The point still remains, unless you're given permission to protect the property of another, you hold no authority over it.
The chap in the article decided to leave out that important part:


> Sec. 9.43. PROTECTION OF THIRD PERSON'S PROPERTY. A person is justified in using force or deadly force against another to protect land or tangible, movable property of a third person if, under the circumstances as he reasonably believes them to be, the actor would be justified under Section 9.41 or 9.42 in using force or deadly force to protect his own land or property and:
> 
> (1) the actor reasonably believes the unlawful interference constitutes attempted or consummated theft of or criminal mischief to the tangible, movable property; or
> 
> ...


So again, don't go shooting folks over statues you don't own.
If you decide to arrest, get a good lawyer.


----------



## Prepared One (Nov 5, 2014)

All of a sudden the snowflakes and BLM'ers crying over statues? What rubbish. Where were these dumb asses in the 60's? I am not shooting some idiot moron over a statue. ( Although, truth be told, what I would like to do is beat them with a bat. ) Now, when that same idiot moron attempts burning the Bill of Rights? the Constitution? Their real intent I wager, then I shoot.


----------



## Old SF Guy (Dec 15, 2013)

Kauboy said:


> Well done.
> A bit unecessary for a man from North Carolina to search up on Texas Penal Code statutes, but well done just the same.
> You've done far more than most Texans.
> 
> ...


Naw I didn't miss it. Was merely pointing out that damaging property valued above a certain level is felonious, and could be grounds for placing someone under citizens arrest. But I'm not the sort that would advocate shooting them for doing it...I would video tape them, call them vile names, follow them to their car, record license plates.

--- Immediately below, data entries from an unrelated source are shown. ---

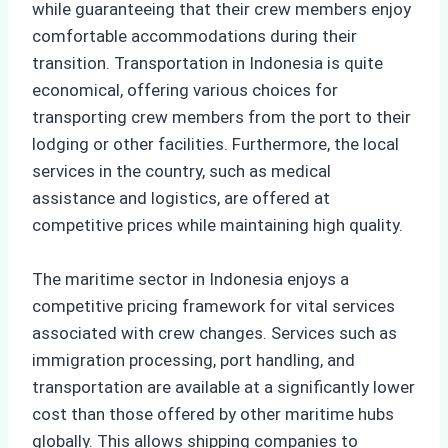
while guaranteeing that their crew members enjoy
comfortable accommodations during their
transition. Transportation in Indonesia is quite
economical, offering various choices for
transporting crew members from the port to their
lodging or other facilities. Furthermore, the local
services in the country, such as medical
assistance and logistics, are offered at
competitive prices while maintaining high quality.
The maritime sector in Indonesia enjoys a
competitive pricing framework for vital services
associated with crew changes. Services such as
immigration processing, port handling, and
transportation are available at a significantly lower
cost than those offered by other maritime hubs
globally. This allows shipping companies to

And if the Law didn't do anything about it then I'm gonna tear down every socialist ICON in the city wearing the same attire.


----------



## Kauboy (May 12, 2014)

Old SF Guy said:


> And if the Law didn't do anything about it then I'm gonna tear down every socialist ICON in the city wearing the same attire.


I'm honestly amazed this hasn't stated yet.
We have 3 friggin' statues of Vlad Lenin in this country, and they still stand to this day.
Sounds like an opportune target to me.


----------



## Slippy (Nov 14, 2013)

I'm gonna tear me down some libtard statues and monuments...

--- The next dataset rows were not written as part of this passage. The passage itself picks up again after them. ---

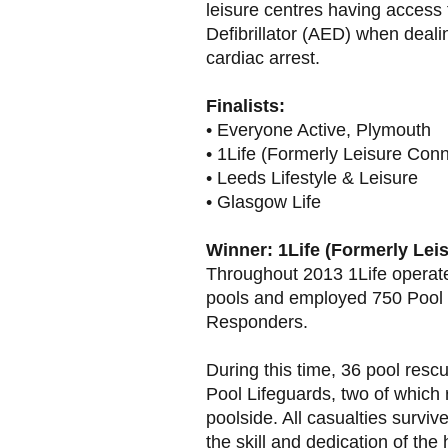
leisure centres having access
Defibrillator (AED) when deali
cardiac arrest.
Finalists:
• Everyone Active, Plymouth
• 1Life (Formerly Leisure Conn
• Leeds Lifestyle & Leisure
• Glasgow Life
Winner: 1Life (Formerly Lei
Throughout 2013 1Life operate
pools and employed 750 Pool 
Responders.
During this time, 36 pool resc
Pool Lifeguards, two of which
poolside. All casualties surviv
the skill and dedication of the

Oh, I forgot, I'm working my ass off 10+ hours a day, being a good husband and father, paying a shit-ton of taxes, upkeeping homes and land, all paid for by yours truly and when I'm not working and paying for other people to NOT WORK, I'm stimulating the economy, doing things I enjoy, being a good steward of my land, watching a little NASCAR, sipping a little Bourbon and grilling some USDA Grade A Fine Meat...

Ain't got no time to protest...

But to any and all you libtards, come to Slippy Lodge looking to tear anything down, and a shit storm like you ain't never seen will be rained down upon your smelly yellow streaked socialist ass...

This, I shit you not!


----------